最悪の場合、樹林王国の王都パーシバルを陥れる長期戦も覚悟の上であったが、士気の関係からそう決着まで時間は掛からないとワイバーンは踏んでいた。



「夜襲を仕掛けます」


ナハトはプライムに対してそう宣言し、対魔騎士団にも半数を拠出させ、夜に紛れて行軍を敢行した。


実際は遠距離で矢と魔術を放るだけであったが、紅煉騎士団にプレッシャーを与えることに成功する。


常勝より覇軍へと昇り詰めた紅煉騎士団の士気は高かったので、ナハトとしては正面衝突するまでにそれをある程度削ぎ落としておきたかった。

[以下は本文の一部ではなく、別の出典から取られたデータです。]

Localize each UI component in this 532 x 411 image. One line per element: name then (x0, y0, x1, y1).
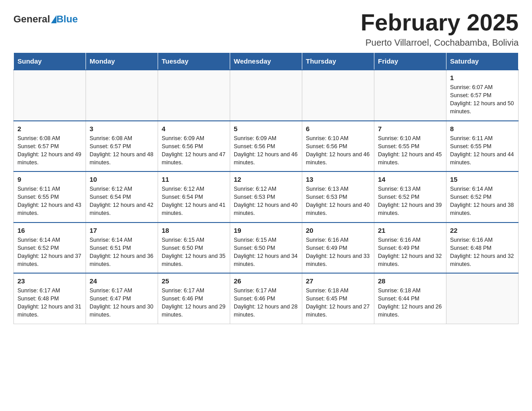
day-number: 24 (90, 277, 154, 285)
calendar-cell: 19Sunrise: 6:15 AMSunset: 6:50 PMDayligh… (230, 223, 302, 274)
calendar-cell (230, 70, 302, 121)
day-info: Sunrise: 6:14 AMSunset: 6:51 PMDaylight:… (90, 236, 154, 269)
day-number: 7 (378, 125, 442, 133)
day-info: Sunrise: 6:13 AMSunset: 6:52 PMDaylight:… (378, 185, 442, 218)
day-number: 28 (378, 277, 442, 285)
calendar-cell (446, 273, 519, 324)
calendar-cell: 9Sunrise: 6:11 AMSunset: 6:55 PMDaylight… (14, 171, 86, 223)
day-info: Sunrise: 6:12 AMSunset: 6:54 PMDaylight:… (90, 185, 154, 218)
day-info: Sunrise: 6:11 AMSunset: 6:55 PMDaylight:… (17, 185, 82, 218)
day-info: Sunrise: 6:17 AMSunset: 6:47 PMDaylight:… (90, 287, 154, 319)
day-number: 11 (162, 176, 226, 183)
calendar-cell (374, 70, 446, 121)
calendar-cell: 25Sunrise: 6:17 AMSunset: 6:46 PMDayligh… (158, 273, 230, 324)
calendar-cell (158, 70, 230, 121)
subtitle: Puerto Villarroel, Cochabamba, Bolivia (360, 38, 519, 48)
calendar-cell: 23Sunrise: 6:17 AMSunset: 6:48 PMDayligh… (14, 273, 86, 324)
logo: General Blue (13, 13, 78, 25)
calendar-cell (302, 70, 374, 121)
day-info: Sunrise: 6:16 AMSunset: 6:49 PMDaylight:… (378, 236, 442, 269)
header-sunday: Sunday (14, 53, 86, 70)
day-number: 19 (234, 227, 298, 234)
header-thursday: Thursday (302, 53, 374, 70)
day-info: Sunrise: 6:17 AMSunset: 6:46 PMDaylight:… (162, 287, 226, 319)
calendar-cell: 8Sunrise: 6:11 AMSunset: 6:55 PMDaylight… (446, 121, 519, 172)
day-info: Sunrise: 6:10 AMSunset: 6:55 PMDaylight:… (378, 134, 442, 167)
day-info: Sunrise: 6:08 AMSunset: 6:57 PMDaylight:… (90, 134, 154, 167)
day-header-row: SundayMondayTuesdayWednesdayThursdayFrid… (14, 53, 519, 70)
header-wednesday: Wednesday (230, 53, 302, 70)
day-number: 5 (234, 125, 298, 133)
day-number: 15 (450, 176, 515, 183)
calendar-table: SundayMondayTuesdayWednesdayThursdayFrid… (13, 52, 519, 324)
week-row-2: 2Sunrise: 6:08 AMSunset: 6:57 PMDaylight… (14, 121, 519, 172)
day-number: 1 (450, 74, 515, 81)
day-info: Sunrise: 6:14 AMSunset: 6:52 PMDaylight:… (450, 185, 515, 218)
day-info: Sunrise: 6:17 AMSunset: 6:48 PMDaylight:… (17, 287, 82, 319)
calendar-cell: 14Sunrise: 6:13 AMSunset: 6:52 PMDayligh… (374, 171, 446, 223)
calendar-cell: 21Sunrise: 6:16 AMSunset: 6:49 PMDayligh… (374, 223, 446, 274)
calendar-cell: 17Sunrise: 6:14 AMSunset: 6:51 PMDayligh… (86, 223, 158, 274)
day-number: 27 (306, 277, 370, 285)
logo-triangle-icon (51, 15, 56, 23)
calendar-header: SundayMondayTuesdayWednesdayThursdayFrid… (14, 53, 519, 70)
day-info: Sunrise: 6:08 AMSunset: 6:57 PMDaylight:… (17, 134, 82, 167)
calendar-cell: 28Sunrise: 6:18 AMSunset: 6:44 PMDayligh… (374, 273, 446, 324)
header-saturday: Saturday (446, 53, 519, 70)
day-number: 13 (306, 176, 370, 183)
calendar-cell: 18Sunrise: 6:15 AMSunset: 6:50 PMDayligh… (158, 223, 230, 274)
calendar-cell: 12Sunrise: 6:12 AMSunset: 6:53 PMDayligh… (230, 171, 302, 223)
day-number: 16 (17, 227, 82, 234)
week-row-5: 23Sunrise: 6:17 AMSunset: 6:48 PMDayligh… (14, 273, 519, 324)
day-number: 9 (17, 176, 82, 183)
header-monday: Monday (86, 53, 158, 70)
day-info: Sunrise: 6:14 AMSunset: 6:52 PMDaylight:… (17, 236, 82, 269)
day-info: Sunrise: 6:12 AMSunset: 6:54 PMDaylight:… (162, 185, 226, 218)
day-number: 4 (162, 125, 226, 133)
day-info: Sunrise: 6:15 AMSunset: 6:50 PMDaylight:… (234, 236, 298, 269)
day-info: Sunrise: 6:11 AMSunset: 6:55 PMDaylight:… (450, 134, 515, 167)
calendar-cell: 5Sunrise: 6:09 AMSunset: 6:56 PMDaylight… (230, 121, 302, 172)
calendar-cell: 2Sunrise: 6:08 AMSunset: 6:57 PMDaylight… (14, 121, 86, 172)
calendar-cell (14, 70, 86, 121)
calendar-cell: 11Sunrise: 6:12 AMSunset: 6:54 PMDayligh… (158, 171, 230, 223)
day-info: Sunrise: 6:18 AMSunset: 6:45 PMDaylight:… (306, 287, 370, 319)
calendar-body: 1Sunrise: 6:07 AMSunset: 6:57 PMDaylight… (14, 70, 519, 324)
calendar-cell: 3Sunrise: 6:08 AMSunset: 6:57 PMDaylight… (86, 121, 158, 172)
logo-blue-text: Blue (56, 13, 78, 25)
day-info: Sunrise: 6:18 AMSunset: 6:44 PMDaylight:… (378, 287, 442, 319)
calendar-cell: 6Sunrise: 6:10 AMSunset: 6:56 PMDaylight… (302, 121, 374, 172)
main-title: February 2025 (360, 9, 519, 36)
day-info: Sunrise: 6:13 AMSunset: 6:53 PMDaylight:… (306, 185, 370, 218)
calendar-cell: 27Sunrise: 6:18 AMSunset: 6:45 PMDayligh… (302, 273, 374, 324)
calendar-cell: 13Sunrise: 6:13 AMSunset: 6:53 PMDayligh… (302, 171, 374, 223)
day-info: Sunrise: 6:10 AMSunset: 6:56 PMDaylight:… (306, 134, 370, 167)
calendar-cell: 1Sunrise: 6:07 AMSunset: 6:57 PMDaylight… (446, 70, 519, 121)
day-info: Sunrise: 6:07 AMSunset: 6:57 PMDaylight:… (450, 83, 515, 116)
calendar-cell: 4Sunrise: 6:09 AMSunset: 6:56 PMDaylight… (158, 121, 230, 172)
calendar-cell (86, 70, 158, 121)
day-info: Sunrise: 6:09 AMSunset: 6:56 PMDaylight:… (234, 134, 298, 167)
day-number: 6 (306, 125, 370, 133)
calendar-cell: 22Sunrise: 6:16 AMSunset: 6:48 PMDayligh… (446, 223, 519, 274)
week-row-3: 9Sunrise: 6:11 AMSunset: 6:55 PMDaylight… (14, 171, 519, 223)
day-number: 3 (90, 125, 154, 133)
day-info: Sunrise: 6:15 AMSunset: 6:50 PMDaylight:… (162, 236, 226, 269)
calendar-cell: 26Sunrise: 6:17 AMSunset: 6:46 PMDayligh… (230, 273, 302, 324)
week-row-4: 16Sunrise: 6:14 AMSunset: 6:52 PMDayligh… (14, 223, 519, 274)
day-number: 26 (234, 277, 298, 285)
day-number: 17 (90, 227, 154, 234)
day-number: 22 (450, 227, 515, 234)
day-number: 2 (17, 125, 82, 133)
day-info: Sunrise: 6:16 AMSunset: 6:48 PMDaylight:… (450, 236, 515, 269)
calendar-cell: 10Sunrise: 6:12 AMSunset: 6:54 PMDayligh… (86, 171, 158, 223)
header-friday: Friday (374, 53, 446, 70)
day-number: 23 (17, 277, 82, 285)
day-number: 8 (450, 125, 515, 133)
day-number: 14 (378, 176, 442, 183)
logo-general-text: General (13, 13, 50, 25)
page-header: General Blue February 2025 Puerto Villar… (13, 9, 519, 48)
day-number: 12 (234, 176, 298, 183)
day-info: Sunrise: 6:17 AMSunset: 6:46 PMDaylight:… (234, 287, 298, 319)
calendar-cell: 7Sunrise: 6:10 AMSunset: 6:55 PMDaylight… (374, 121, 446, 172)
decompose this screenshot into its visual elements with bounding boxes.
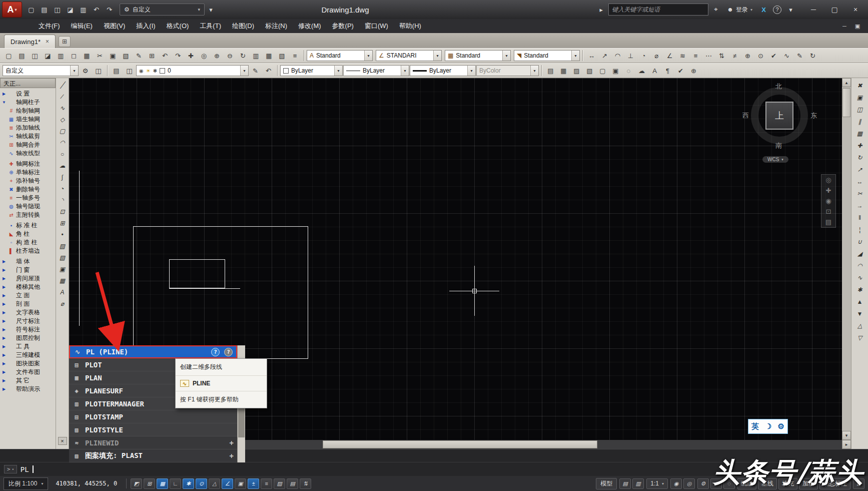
extend-button[interactable]: → [854, 200, 866, 211]
array-button[interactable]: ▦ [854, 128, 866, 139]
draworder-back-button[interactable]: ▼ [854, 308, 866, 319]
tool-palettes-button[interactable]: ▧ [276, 50, 288, 62]
tz-menu-item[interactable]: ✚ 轴网标注 [0, 160, 56, 168]
tz-menu-item[interactable]: ▌ 柱齐墙边 [0, 247, 56, 255]
undo-button[interactable]: ↶ [90, 4, 103, 16]
move-button[interactable]: ✚ [854, 140, 866, 151]
tz-menu-item[interactable]: ≡ 一轴多号 [0, 194, 56, 202]
annotation-scale-combo[interactable]: 1:1 ▾ [646, 478, 668, 489]
scrollbar-thumb[interactable] [842, 88, 850, 117]
tz-menu-item[interactable]: ∿ 轴改线型 [0, 149, 56, 158]
menu-item[interactable]: 编辑(E) [66, 19, 98, 33]
login-button[interactable]: ☻ 登录 ▾ [723, 6, 756, 14]
boundary-button[interactable]: ▢ [596, 65, 609, 77]
3d-object-snap-toggle[interactable]: △ [209, 478, 220, 489]
ellipse-arc-button[interactable]: ◝ [57, 195, 68, 205]
blend-curves-button[interactable]: ∿ [854, 272, 866, 283]
dynamic-input-toggle[interactable]: ± [248, 478, 259, 489]
polar-tracking-toggle[interactable]: ✱ [183, 478, 194, 489]
ime-language-button[interactable]: 英 [751, 422, 759, 431]
tz-status-toggle[interactable]: 加粗 [799, 478, 818, 489]
erase-button[interactable]: ✖ [854, 80, 866, 91]
tz-menu-item[interactable]: ▶ 墙 体 [0, 257, 56, 266]
tz-menu-item[interactable]: ▶ 帮助演示 [0, 385, 56, 393]
tz-menu-item[interactable]: ▶ 房间屋顶 [0, 274, 56, 283]
search-icon[interactable]: ⌖ [709, 4, 722, 16]
rectangle-button[interactable]: ▢ [57, 126, 68, 136]
viewcube-north[interactable]: 北 [775, 82, 782, 91]
dropdown-arrow-icon[interactable]: ▾ [334, 66, 342, 76]
region-button[interactable]: ▣ [57, 264, 68, 274]
arc-button[interactable]: ◠ [57, 137, 68, 148]
viewcube-west[interactable]: 西 [742, 111, 749, 120]
rotate-button[interactable]: ↻ [854, 152, 866, 163]
dim-aligned-button[interactable]: ↗ [598, 50, 611, 62]
tz-menu-item[interactable]: ▶ 文件布图 [0, 368, 56, 376]
copy-clip-button[interactable]: ▣ [107, 50, 119, 62]
dim-jogged-button[interactable]: ∿ [780, 50, 793, 62]
break-button[interactable]: ‖ [854, 212, 866, 223]
expand-category-icon[interactable]: + [230, 439, 234, 447]
zoom-window-button[interactable]: ⊕ [211, 50, 223, 62]
match-properties-button[interactable]: ✎ [133, 50, 145, 62]
tz-menu-item[interactable]: # 绘制轴网 [0, 107, 56, 115]
draworder-below-button[interactable]: ▽ [854, 332, 866, 343]
search-history-button[interactable]: ▸ [595, 4, 607, 16]
workspace-combo-2[interactable]: 自定义 ▾ [3, 65, 79, 76]
dim-diameter-button[interactable]: ⌀ [650, 50, 663, 62]
redo-button[interactable]: ↷ [103, 4, 116, 16]
suggestion-hatch-plast[interactable]: ▨ 图案填充: PLAST ? ? + [69, 449, 237, 462]
selection-cycling-toggle[interactable]: ⇅ [300, 478, 311, 489]
command-input[interactable]: PL [21, 465, 29, 473]
make-object-layer-current-button[interactable]: ✎ [249, 65, 262, 77]
tz-status-toggle[interactable]: 动态标注 [819, 478, 850, 489]
scale-button[interactable]: ↗ [854, 164, 866, 175]
table-button[interactable]: ▦ [557, 65, 570, 77]
annotation-autoscale-button[interactable]: ◎ [683, 478, 695, 489]
linetype-combo[interactable]: ByLayer ▾ [343, 65, 409, 76]
table-button[interactable]: ▦ [57, 275, 68, 286]
scroll-up-button[interactable]: ▴ [842, 78, 851, 87]
dim-inspect-button[interactable]: ✔ [767, 50, 780, 62]
tz-menu-item[interactable]: ▶ 文字表格 [0, 308, 56, 317]
save-button[interactable]: ◫ [51, 4, 64, 16]
dropdown-arrow-icon[interactable]: ▾ [433, 51, 441, 61]
mdi-restore-button[interactable]: ▣ [851, 23, 864, 30]
publish-button[interactable]: ▦ [81, 50, 93, 62]
trim-button[interactable]: ✂ [854, 188, 866, 199]
fillet-button[interactable]: ◠ [854, 260, 866, 271]
tz-menu-item[interactable]: ▶ 设 置 [0, 90, 56, 98]
properties-button[interactable]: ▥ [250, 50, 262, 62]
explode-button[interactable]: ✱ [854, 284, 866, 295]
isolate-objects-button[interactable]: ◌ [723, 478, 735, 489]
find-button[interactable]: ⊕ [687, 65, 700, 77]
chamfer-button[interactable]: ◢ [854, 248, 866, 259]
tz-menu-item[interactable]: ▶ 其 它 [0, 376, 56, 385]
quick-properties-toggle[interactable]: ▤ [287, 478, 298, 489]
suggestion-plinewid[interactable]: ≈ PLINEWID ? ? + [69, 436, 237, 449]
ime-settings-gear-icon[interactable]: ⚙ [778, 422, 784, 431]
nav-tool-button[interactable]: ⊡ [826, 208, 831, 215]
block-editor-button[interactable]: ⊞ [146, 50, 158, 62]
text-button[interactable]: A [648, 65, 661, 77]
stretch-button[interactable]: ↔ [854, 176, 866, 187]
redo-button[interactable]: ↷ [172, 50, 184, 62]
tolerance-button[interactable]: ⊕ [741, 50, 754, 62]
close-button[interactable]: × [845, 2, 866, 17]
workspace-switching-button[interactable]: ⚙ [697, 478, 709, 489]
viewcube[interactable]: 北 南 西 东 上 WCS ▾ [744, 82, 814, 161]
tz-menu-item[interactable]: ▼ 轴网柱子 [0, 98, 56, 107]
help-button[interactable]: ? [771, 4, 783, 16]
viewcube-top-face[interactable]: 上 [765, 102, 793, 130]
spellcheck-button[interactable]: ✔ [674, 65, 687, 77]
tz-menu-item[interactable]: ▶ 立 面 [0, 291, 56, 300]
dropdown-arrow-icon[interactable]: ▾ [571, 51, 579, 61]
tz-menu-item[interactable]: ▪ 标 准 柱 [0, 221, 56, 230]
circle-button[interactable]: ○ [57, 149, 68, 159]
save-as-button[interactable]: ◪ [64, 4, 77, 16]
transparency-toggle[interactable]: ▨ [274, 478, 285, 489]
layer-previous-button[interactable]: ↶ [262, 65, 275, 77]
offset-button[interactable]: ∥ [854, 116, 866, 127]
dim-style-combo[interactable]: ∠ STANDARI ▾ [376, 50, 442, 61]
nav-tool-button[interactable]: ◎ [825, 176, 831, 184]
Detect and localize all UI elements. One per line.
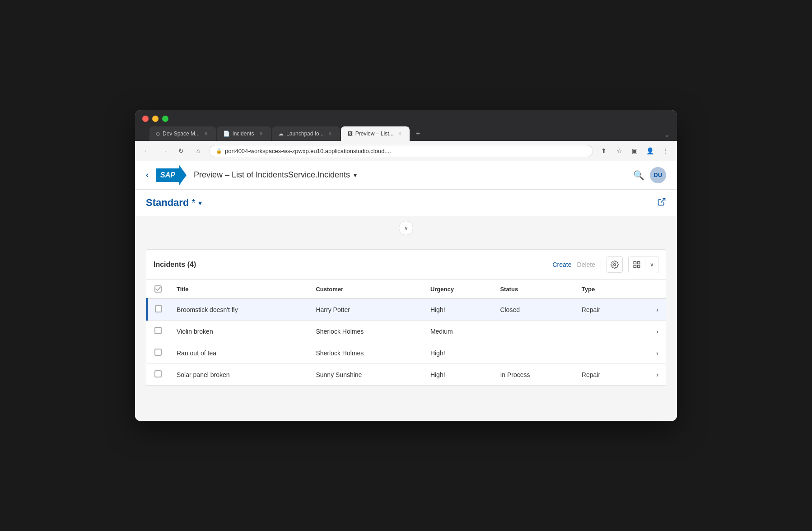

夜襲により心理的緊張を強いられた紅煉騎士団には、ナハトの見立てた通りに少しの消耗が見受けられた。



紅煉騎士団の布陣から三日目となり、それでも両軍は睨み合いを続けている。


これはワイバーンの徹底した指示と情報統制による作戦の一貫で、昼を過ぎても紅煉騎士団の側に動きはなかった。


これにナハトが勘を働かせる。


「対魔騎士団に、いつでも走れるよう合図を!」


「はっ!」


方角までは指定せず、ナハトはいつでも自軍を戦闘状態へ移行出来るよう気を配る。


予期した通り、紅煉騎士団の別動隊が南より詰めてきた。


「我が子らよ、待たせたな!全騎突撃し、王国に仇為す者共の首級を存分に挙げよ!」


ブリジットの第1軍は怒濤の突撃を展開した。


これは昨晩の夜襲の際にワイバーンが仕込んだ策で、彼はブリジットの軍を分解し、夜戦のどさくさ紛れに南方への隠密移動を決行させていた。


今日ワイバーンが動きを見せなかったのは、減少した兵数を悟られないようにとのカムフラージュからで、ブリジット隊が噛み付いたこれを機に全軍に攻撃を命じる。


ナハトは無傷での防衛方針を捨て、まずは対魔騎士団を北へと逃がした。


残されたラルメティ軍はブリジットとワイバーンに散々に撃ち破られ、ナハトは数騎で脱出するのが精々であった。


(すまん…ラルメティの騎士たちよ。だが、戦力の核たる対魔騎士団を無傷で逃がせたのは大きい。…こうなったからにはラインベルク将軍を何としても勝たせ、真に平穏なる統治を実現せねば、犠牲となった英霊の魂も休まらぬというもの…)


ナハトは馬で駆けながら胸元より星取表を取り出すと、もう必要がないとばかりにそれを地に投げ捨てた。


彼にとって生涯最後となろう大戦が、もう目前に迫っていると分かっていたからである。